Project Goals and Outcomes This week we learned about two different implementations of the MapReduce programming abstraction: Hadoop and Spark.
Hadoop was one of the first popular distributed MapReduce programming systems, and really paved the way for Big Data analysis at massive scales on commodity hardware. As described in lectures this week, its primary strengths are three-fold: 1) scalability, 2) programmability, and 3) fault tolerance. Hadoop allows programmers to write simple Java applications that run across thousands of networked machines and which, thanks to its MapReduce abstractions, can recover from complete hardware failure of many of those machines.
Spark, on the other hand, is a successor to Hadoop that emphasizes in-memory caching of data and a more flexible API. While Hadoop regularly persisted replicated data to disk to ensure fault tolerance, Spark instead caches information in memory and ensures that it remembers the transformations that were applied to generate a particular piece of data. Spark also offers more than simple map and reduce transformations.

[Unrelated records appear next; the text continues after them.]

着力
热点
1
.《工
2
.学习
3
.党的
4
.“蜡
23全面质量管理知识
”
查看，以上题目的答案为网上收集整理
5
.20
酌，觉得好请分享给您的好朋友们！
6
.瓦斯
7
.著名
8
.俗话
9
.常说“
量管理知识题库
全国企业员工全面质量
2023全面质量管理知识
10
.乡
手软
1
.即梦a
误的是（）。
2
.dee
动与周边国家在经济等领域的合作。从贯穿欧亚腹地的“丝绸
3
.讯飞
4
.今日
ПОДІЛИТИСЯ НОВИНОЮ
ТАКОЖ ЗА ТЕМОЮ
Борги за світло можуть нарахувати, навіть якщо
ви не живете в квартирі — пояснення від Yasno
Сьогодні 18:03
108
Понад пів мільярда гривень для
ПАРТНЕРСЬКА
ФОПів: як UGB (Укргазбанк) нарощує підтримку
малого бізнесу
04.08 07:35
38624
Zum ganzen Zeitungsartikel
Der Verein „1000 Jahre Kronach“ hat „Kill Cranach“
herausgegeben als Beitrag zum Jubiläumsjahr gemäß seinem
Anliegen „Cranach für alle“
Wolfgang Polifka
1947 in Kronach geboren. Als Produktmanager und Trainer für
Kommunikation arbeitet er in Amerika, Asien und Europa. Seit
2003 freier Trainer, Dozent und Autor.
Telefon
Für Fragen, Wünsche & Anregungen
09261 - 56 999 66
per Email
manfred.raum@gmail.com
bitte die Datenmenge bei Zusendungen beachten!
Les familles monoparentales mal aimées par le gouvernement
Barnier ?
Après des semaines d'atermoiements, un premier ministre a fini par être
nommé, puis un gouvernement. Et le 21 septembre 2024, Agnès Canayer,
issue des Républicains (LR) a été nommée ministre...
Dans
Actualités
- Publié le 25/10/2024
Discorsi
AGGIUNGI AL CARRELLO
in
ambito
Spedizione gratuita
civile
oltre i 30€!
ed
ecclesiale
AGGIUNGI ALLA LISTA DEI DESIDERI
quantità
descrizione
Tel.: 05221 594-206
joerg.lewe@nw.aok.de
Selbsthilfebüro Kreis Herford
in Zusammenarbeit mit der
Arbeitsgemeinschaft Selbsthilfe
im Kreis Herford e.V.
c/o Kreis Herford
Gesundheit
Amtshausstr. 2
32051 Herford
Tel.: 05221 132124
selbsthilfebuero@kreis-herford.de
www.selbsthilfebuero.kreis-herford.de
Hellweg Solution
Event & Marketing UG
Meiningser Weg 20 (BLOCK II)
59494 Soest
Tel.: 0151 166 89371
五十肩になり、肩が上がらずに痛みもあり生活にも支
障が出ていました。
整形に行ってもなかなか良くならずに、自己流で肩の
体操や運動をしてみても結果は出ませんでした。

You also learned about the PageRank algorithm, and how it can be used to rank inter-connected websites based on existing ranks and link counts.
In this mini-project, you will gain experience with Spark by implementing the PageRank algorithm using Spark transformations. In particular, this assignment will ask you to implement the transformations needed to complete a single iteration of the iterative PageRank algorithm given an input Spark Resilient Distributed Dataset (RDD) of websites.
Recall from lectures this week that an important concept in MapReduce frameworks is that of "key-value pairs". The key of a key-value pair is some unique identifier for some logical object, e.g. a website. The value is some metadata associated with the logical object the key identifies, e.g. information on the outbound links for a website. In Spark, a key-value pair is represented using the Tuple2 class. For example, to create a new key-value pair from some key k and some value v you can use the following code:
Tuple2 kvPair = new Tuple2(k, v); Spark uses special-purpose RDD objects to store datasets containing Tuple2 objects (i.e. key-value pairs). Rather than using the standard JavaRDD class, RDDs of Tuple2 objects use the JavaPairRDD class.